Price Reductions: A Healthier Market Signal
One of the more encouraging data points from Altos Research is the rise in price reductions. A market where sellers regularly need to adjust their asking prices downward is actually a sign of a healthier, more balanced environment. During the frenzy of 2021, sellers could list at any price and attract multiple offers within days. That dynamic was never sustainable, and its unwinding — while uncomfortable for some sellers — is a necessary step toward normalization.
Higher rates of price reductions indicate that buyer and seller expectations are finally beginning to converge, which is a prerequisite for increased transaction volume and genuine market health.

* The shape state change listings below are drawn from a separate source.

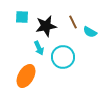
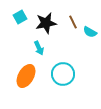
cyan square: moved 2 px left; rotated 32 degrees counterclockwise
black star: moved 3 px up
cyan circle: moved 17 px down
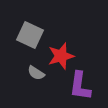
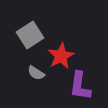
gray square: rotated 32 degrees clockwise
red star: rotated 12 degrees counterclockwise
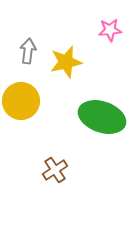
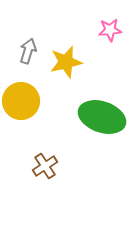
gray arrow: rotated 10 degrees clockwise
brown cross: moved 10 px left, 4 px up
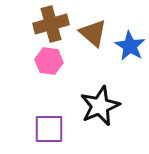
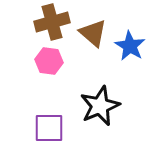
brown cross: moved 1 px right, 2 px up
purple square: moved 1 px up
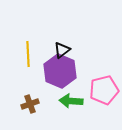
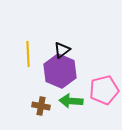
brown cross: moved 11 px right, 2 px down; rotated 30 degrees clockwise
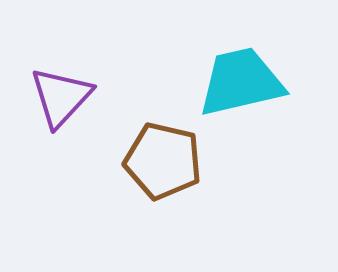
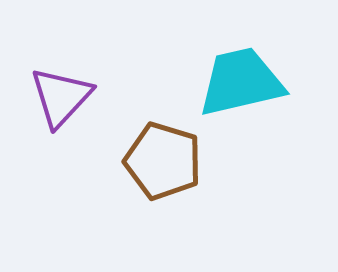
brown pentagon: rotated 4 degrees clockwise
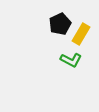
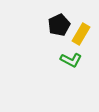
black pentagon: moved 1 px left, 1 px down
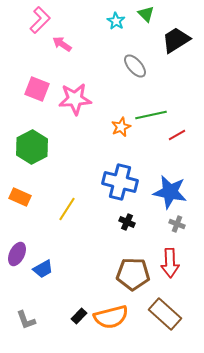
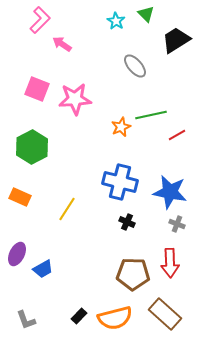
orange semicircle: moved 4 px right, 1 px down
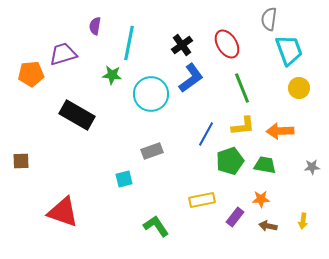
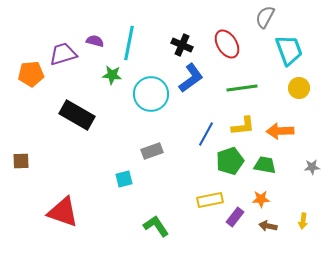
gray semicircle: moved 4 px left, 2 px up; rotated 20 degrees clockwise
purple semicircle: moved 15 px down; rotated 96 degrees clockwise
black cross: rotated 30 degrees counterclockwise
green line: rotated 76 degrees counterclockwise
yellow rectangle: moved 8 px right
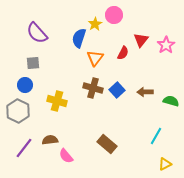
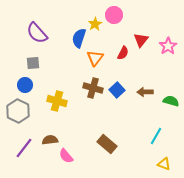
pink star: moved 2 px right, 1 px down
yellow triangle: moved 1 px left; rotated 48 degrees clockwise
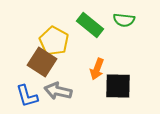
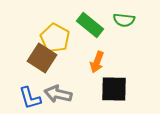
yellow pentagon: moved 1 px right, 3 px up
brown square: moved 4 px up
orange arrow: moved 7 px up
black square: moved 4 px left, 3 px down
gray arrow: moved 3 px down
blue L-shape: moved 3 px right, 2 px down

The 2025 Outlook: Cautious Optimism
So, will 2025 finally deliver the normal housing market that so many have been waiting for? The honest answer is: probably not fully, but meaningfully more normal than 2023 or 2024. Inventory is rising, new listings are improving, and sellers are gradually adjusting to market realities. If mortgage rates decline even modestly, the combination of accumulated demand, loosening supply, and stabilizing prices could make 2025 the year the market genuinely begins to heal.
For buyers, the advice is clear: do not wait for perfect conditions that may never arrive. For sellers, pricing realistically from the start has never mattered more. And for industry professionals, understanding the granular data behind these trends — the kind of insight that Altos Research consistently provides — is the key to navigating whatever 2025 brings.